How should fiction respond to current events?
In a way, it’s reassuring to know that, amidst the pandemic-induced tumult that has engulfed the world, The Archers – that famous Radio 4 institution – remains a coronavirus-free zone. Life in the fictional community of Ambridge continues miraculously as it ever has done, sans the lockdown and self-isolation measures witnessed by the rest of us.
For now, at least. Enough episodes have been recorded that the long-running radio soap will keep going in its current format until the end of this month, with (presumably) no references to the dreaded c-word being made during that time.
From May, however, all that will change. The BBC’s recent announcement reveals that coronavirus will indeed begin to feature, “in a way that the programme’s many loyal listeners might expect”, and that the format will be different, too, with individual cast members recording their parts from home studios.
But with fiction in this case taking so long to catch up with reality, there are some important questions worth raising about the relationship between the two. To what extent do we expect fiction to reflect the real world that we see around us? How important is it that fiction – whether in the form of radio drama, film and television, or novels – keeps up with rapidly developing current events?
We are, of course, primed to accept a certain level of artificiality in our fictions. We know that there is no Ambridge, no Felpersham, no Borsetshire. We know that these places – and their associated characters – exist in a setting which is not actually rural Britain but a simulacrum, an amalgam of rural Britain, and not even that but rather than insulated pocket within that imagined world.
We take these things as given. We readily accept that The Archers represents an alternate or parallel reality, a pretence, an illusion. And yet, as series editor Jeremy Howe says, one of the programme’s aims to offer “a picture of the way we live now in rural England”. That is to say, if it doesn’t bear at least some relation to the texture of real life – if it does not feel authentic – then it will not satisfy its listeners.
The BBC’s press release reminds us that topical events such as England’s progress during the World Cup have often been added to scripts, not only keeping the programme up-to-date but also sustaining the sense of authenticity required in order to render this fictional world believable.
But where does one draw the line? How much of the real world should be permitted to intrude upon the lives of these characters? Which real-world events are important enough that they must be included, and which can be disregarded? More widely, we might well ask: what do we want to see from the fiction that we consume – both during the current crisis and otherwise? Is its role to represent and respond to reality, or to offer a diversion from it?
“For nearly 70 years Ambridge has been a haven for our audience, and so it continues to be,” Howe says. “Whilst Coronavirus might be coming to Borsetshire, listeners can still expect The Archers to be an escape [emphasis added].”
On how he intends to reconcile these two apparently divergent aims, however – to provide both “a picture of the way we live now” and “an escape” – he remains tight-lipped. It will be interesting to see what course the programme steers over the coming months.
The reason these questions have occupied my attention this week isn’t because I’m a devoted listener of The Archers (sorry, Ambridge fans) but because many of the same issues arise in my own work and research, albeit in relation to the past rather than the present.

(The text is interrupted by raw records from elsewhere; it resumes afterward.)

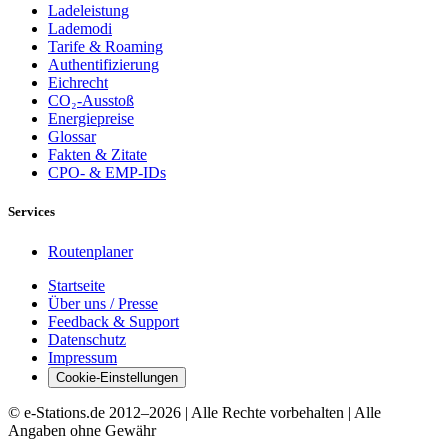
Ladeleistung
Lademodi
Tarife & Roaming
Authentifizierung
Eichrecht
CO₂-Ausstoß
Energiepreise
Glossar
Fakten & Zitate
CPO- & EMP-IDs
Services
Routenplaner
Startseite
Über uns / Presse
Feedback & Support
Datenschutz
Impressum
Cookie-Einstellungen
© e-Stations.de 2012–
2026
| Alle Rechte vorbehalten | Alle
Angaben ohne Gewähr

What is it that gives a historical novel authenticity? How closely must a novel set in the past adhere to real events, cultures, social customs etc., in order for it to qualify as “historical” fiction? Would it be better if we considered all works set in the past to be essentially a form of counterfactual (“what if?”) narrative – imagined, possible versions of events that bear some resemblance to reality, without necessarily making any claim to represent it?
These are the sorts of questions I’ve been asking over the past two-and-a-half years during the course of my PhD at the University of Nottingham, and which I’ve been trying to answer while working on my latest novel and the thesis that accompanies it.

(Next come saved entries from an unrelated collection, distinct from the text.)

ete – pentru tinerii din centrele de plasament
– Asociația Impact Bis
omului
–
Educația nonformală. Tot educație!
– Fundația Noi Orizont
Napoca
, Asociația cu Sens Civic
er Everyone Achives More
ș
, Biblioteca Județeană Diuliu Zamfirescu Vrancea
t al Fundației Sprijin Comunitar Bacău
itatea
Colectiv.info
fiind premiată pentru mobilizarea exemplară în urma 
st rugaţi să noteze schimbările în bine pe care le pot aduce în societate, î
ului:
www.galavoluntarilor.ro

Whether we’re writing about the past or the present or the future, there will always be a natural tension between fiction and reality. That said, imagining how things could be different either now or in the future, or how they might have happened (or happened differently) in the past, is what fiction has always excelled at. Moreover, the power of these alternative realities to contextualise our present situation – and allow us to see it in a different light – should not be underestimated.
Would it be a problem if The Archers were to continue blithely on its own timeline – if it remained pandemic-free indefinitely? I wonder.